Items listed in a dataset
┄┄┄┄┄┄┄┄┄┄

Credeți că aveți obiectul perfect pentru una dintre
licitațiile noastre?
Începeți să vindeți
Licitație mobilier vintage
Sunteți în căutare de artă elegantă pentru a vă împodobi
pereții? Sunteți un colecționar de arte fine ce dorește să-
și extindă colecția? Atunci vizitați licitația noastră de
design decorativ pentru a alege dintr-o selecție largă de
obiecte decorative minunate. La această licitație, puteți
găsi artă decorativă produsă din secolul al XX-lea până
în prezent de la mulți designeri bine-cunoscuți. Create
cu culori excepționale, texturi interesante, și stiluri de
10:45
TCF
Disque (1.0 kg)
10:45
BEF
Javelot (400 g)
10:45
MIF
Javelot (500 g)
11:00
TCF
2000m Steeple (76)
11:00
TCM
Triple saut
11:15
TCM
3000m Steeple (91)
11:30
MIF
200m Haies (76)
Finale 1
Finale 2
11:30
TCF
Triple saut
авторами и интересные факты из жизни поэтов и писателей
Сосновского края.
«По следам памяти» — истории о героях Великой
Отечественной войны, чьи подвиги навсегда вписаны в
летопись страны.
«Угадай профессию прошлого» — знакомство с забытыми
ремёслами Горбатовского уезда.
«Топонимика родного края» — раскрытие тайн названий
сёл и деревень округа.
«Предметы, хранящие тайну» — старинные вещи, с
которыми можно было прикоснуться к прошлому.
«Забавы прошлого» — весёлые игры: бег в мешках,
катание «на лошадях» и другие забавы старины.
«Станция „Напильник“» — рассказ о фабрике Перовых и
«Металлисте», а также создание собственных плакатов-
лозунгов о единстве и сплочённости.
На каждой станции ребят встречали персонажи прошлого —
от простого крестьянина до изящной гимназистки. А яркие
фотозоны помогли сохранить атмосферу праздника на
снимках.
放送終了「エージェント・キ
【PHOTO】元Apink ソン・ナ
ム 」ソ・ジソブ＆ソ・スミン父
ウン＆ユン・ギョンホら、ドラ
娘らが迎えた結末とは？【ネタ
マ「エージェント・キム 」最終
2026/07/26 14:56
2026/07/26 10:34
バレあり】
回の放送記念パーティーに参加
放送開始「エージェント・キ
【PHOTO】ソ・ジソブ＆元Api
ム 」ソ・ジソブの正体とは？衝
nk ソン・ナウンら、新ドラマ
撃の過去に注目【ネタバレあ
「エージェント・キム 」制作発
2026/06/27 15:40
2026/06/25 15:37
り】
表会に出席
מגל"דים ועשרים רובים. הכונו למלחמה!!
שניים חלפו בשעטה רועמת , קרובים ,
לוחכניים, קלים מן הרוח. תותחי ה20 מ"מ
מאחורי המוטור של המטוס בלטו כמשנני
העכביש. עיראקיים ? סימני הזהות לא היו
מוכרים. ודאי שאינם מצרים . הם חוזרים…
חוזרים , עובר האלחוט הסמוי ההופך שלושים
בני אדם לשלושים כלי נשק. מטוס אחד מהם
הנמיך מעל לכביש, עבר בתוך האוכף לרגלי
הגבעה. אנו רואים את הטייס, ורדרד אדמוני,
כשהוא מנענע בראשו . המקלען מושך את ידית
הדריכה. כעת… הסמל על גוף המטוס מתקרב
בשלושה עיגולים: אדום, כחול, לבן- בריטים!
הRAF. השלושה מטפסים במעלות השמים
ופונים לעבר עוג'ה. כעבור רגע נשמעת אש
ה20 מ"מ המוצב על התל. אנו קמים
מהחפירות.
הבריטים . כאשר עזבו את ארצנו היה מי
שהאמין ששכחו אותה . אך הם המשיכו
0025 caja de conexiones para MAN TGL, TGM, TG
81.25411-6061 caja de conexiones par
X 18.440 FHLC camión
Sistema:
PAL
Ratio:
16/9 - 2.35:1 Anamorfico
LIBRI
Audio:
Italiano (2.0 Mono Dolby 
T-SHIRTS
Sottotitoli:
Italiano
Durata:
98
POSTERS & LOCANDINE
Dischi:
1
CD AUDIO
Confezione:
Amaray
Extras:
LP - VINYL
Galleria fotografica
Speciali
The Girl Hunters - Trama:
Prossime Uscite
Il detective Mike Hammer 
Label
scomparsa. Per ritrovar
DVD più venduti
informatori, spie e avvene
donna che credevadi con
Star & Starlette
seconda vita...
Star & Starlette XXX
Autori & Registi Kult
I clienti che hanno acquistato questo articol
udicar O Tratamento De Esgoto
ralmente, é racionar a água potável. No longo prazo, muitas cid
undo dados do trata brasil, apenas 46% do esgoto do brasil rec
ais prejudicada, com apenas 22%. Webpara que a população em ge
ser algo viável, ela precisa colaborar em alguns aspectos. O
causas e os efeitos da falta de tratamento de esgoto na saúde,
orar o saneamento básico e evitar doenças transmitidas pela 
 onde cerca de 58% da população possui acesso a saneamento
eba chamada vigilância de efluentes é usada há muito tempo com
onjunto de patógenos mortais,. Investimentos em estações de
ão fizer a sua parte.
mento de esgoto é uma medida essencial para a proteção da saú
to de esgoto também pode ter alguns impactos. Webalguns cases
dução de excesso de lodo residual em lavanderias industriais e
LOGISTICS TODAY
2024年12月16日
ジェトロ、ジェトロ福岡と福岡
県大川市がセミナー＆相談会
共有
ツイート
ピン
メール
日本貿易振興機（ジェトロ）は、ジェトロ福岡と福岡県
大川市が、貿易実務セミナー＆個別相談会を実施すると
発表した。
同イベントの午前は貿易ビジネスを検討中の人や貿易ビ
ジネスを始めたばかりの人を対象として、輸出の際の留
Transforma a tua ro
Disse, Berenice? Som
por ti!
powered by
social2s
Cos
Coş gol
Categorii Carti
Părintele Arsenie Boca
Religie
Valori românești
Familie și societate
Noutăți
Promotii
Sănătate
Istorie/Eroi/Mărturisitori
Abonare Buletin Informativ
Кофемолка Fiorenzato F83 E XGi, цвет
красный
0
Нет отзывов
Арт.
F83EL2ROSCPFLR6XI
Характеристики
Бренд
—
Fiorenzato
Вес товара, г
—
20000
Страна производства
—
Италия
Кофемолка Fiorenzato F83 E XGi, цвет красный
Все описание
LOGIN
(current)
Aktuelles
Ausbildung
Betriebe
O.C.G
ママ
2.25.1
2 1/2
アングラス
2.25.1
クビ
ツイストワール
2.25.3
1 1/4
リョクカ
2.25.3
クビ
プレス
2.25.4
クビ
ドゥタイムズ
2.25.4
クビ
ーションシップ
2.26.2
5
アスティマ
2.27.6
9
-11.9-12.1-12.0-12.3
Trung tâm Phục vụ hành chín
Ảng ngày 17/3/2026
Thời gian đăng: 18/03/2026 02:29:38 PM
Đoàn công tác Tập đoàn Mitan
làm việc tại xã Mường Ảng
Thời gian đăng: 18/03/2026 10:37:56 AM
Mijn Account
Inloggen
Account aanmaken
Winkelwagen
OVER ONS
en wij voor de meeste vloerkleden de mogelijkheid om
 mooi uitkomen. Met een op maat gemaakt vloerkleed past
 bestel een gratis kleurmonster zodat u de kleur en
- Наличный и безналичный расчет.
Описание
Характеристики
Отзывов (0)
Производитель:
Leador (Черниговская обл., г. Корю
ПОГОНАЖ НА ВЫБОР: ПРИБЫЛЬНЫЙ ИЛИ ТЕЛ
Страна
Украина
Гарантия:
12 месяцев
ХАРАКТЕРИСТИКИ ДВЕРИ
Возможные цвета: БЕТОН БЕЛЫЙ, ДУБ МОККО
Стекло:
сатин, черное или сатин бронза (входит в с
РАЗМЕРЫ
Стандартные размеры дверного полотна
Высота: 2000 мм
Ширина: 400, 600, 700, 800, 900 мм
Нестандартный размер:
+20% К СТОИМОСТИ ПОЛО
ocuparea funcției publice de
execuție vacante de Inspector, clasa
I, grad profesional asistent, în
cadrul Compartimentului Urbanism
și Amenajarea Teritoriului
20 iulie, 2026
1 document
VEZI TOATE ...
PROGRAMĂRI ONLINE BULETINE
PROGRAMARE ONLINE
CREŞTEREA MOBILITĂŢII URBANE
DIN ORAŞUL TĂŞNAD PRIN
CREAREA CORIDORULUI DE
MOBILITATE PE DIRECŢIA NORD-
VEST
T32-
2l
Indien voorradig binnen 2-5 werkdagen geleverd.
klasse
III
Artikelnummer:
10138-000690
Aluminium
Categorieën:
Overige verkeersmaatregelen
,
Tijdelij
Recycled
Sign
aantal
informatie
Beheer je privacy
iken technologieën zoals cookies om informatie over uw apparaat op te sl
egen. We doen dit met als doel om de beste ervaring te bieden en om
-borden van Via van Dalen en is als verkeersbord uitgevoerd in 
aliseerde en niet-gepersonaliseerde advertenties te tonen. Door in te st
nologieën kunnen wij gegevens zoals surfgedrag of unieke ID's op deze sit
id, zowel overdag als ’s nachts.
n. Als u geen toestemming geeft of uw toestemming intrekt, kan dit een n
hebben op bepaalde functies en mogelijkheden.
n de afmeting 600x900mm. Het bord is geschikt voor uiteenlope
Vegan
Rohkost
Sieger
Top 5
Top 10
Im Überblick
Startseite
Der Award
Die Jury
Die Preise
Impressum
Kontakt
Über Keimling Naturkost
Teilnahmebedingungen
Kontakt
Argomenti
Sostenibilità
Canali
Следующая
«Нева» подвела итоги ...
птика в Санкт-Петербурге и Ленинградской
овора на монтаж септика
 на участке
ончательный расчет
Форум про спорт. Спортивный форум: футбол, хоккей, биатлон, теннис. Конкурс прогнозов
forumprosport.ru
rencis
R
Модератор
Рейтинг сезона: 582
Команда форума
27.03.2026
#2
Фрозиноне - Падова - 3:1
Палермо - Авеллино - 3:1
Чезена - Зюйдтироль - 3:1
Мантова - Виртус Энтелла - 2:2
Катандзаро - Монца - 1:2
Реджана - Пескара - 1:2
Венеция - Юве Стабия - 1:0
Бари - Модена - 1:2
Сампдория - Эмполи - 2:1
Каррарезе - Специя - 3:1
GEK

┄┄┄┄┄┄┄┄┄┄

Requirement: Scan the lines above for "cadrul Compartimentului Urbanism" and for "hebben op bepaalde functies en mogelijkheden.". Repeat exactly the line holding each of them and every line in between.

Answer to this problem:
cadrul Compartimentului Urbanism
și Amenajarea Teritoriului
20 iulie, 2026
1 document
VEZI TOATE ...
PROGRAMĂRI ONLINE BULETINE
PROGRAMARE ONLINE
CREŞTEREA MOBILITĂŢII URBANE
DIN ORAŞUL TĂŞNAD PRIN
CREAREA CORIDORULUI DE
MOBILITATE PE DIRECŢIA NORD-
VEST
T32-
2l
Indien voorradig binnen 2-5 werkdagen geleverd.
klasse
III
Artikelnummer:
10138-000690
Aluminium
Categorieën:
Overige verkeersmaatregelen
,
Tijdelij
Recycled
Sign
aantal
informatie
Beheer je privacy
iken technologieën zoals cookies om informatie over uw apparaat op te sl
egen. We doen dit met als doel om de beste ervaring te bieden en om
-borden van Via van Dalen en is als verkeersbord uitgevoerd in 
aliseerde en niet-gepersonaliseerde advertenties te tonen. Door in te st
nologieën kunnen wij gegevens zoals surfgedrag of unieke ID's op deze sit
id, zowel overdag als ’s nachts.
n. Als u geen toestemming geeft of uw toestemming intrekt, kan dit een n
hebben op bepaalde functies en mogelijkheden.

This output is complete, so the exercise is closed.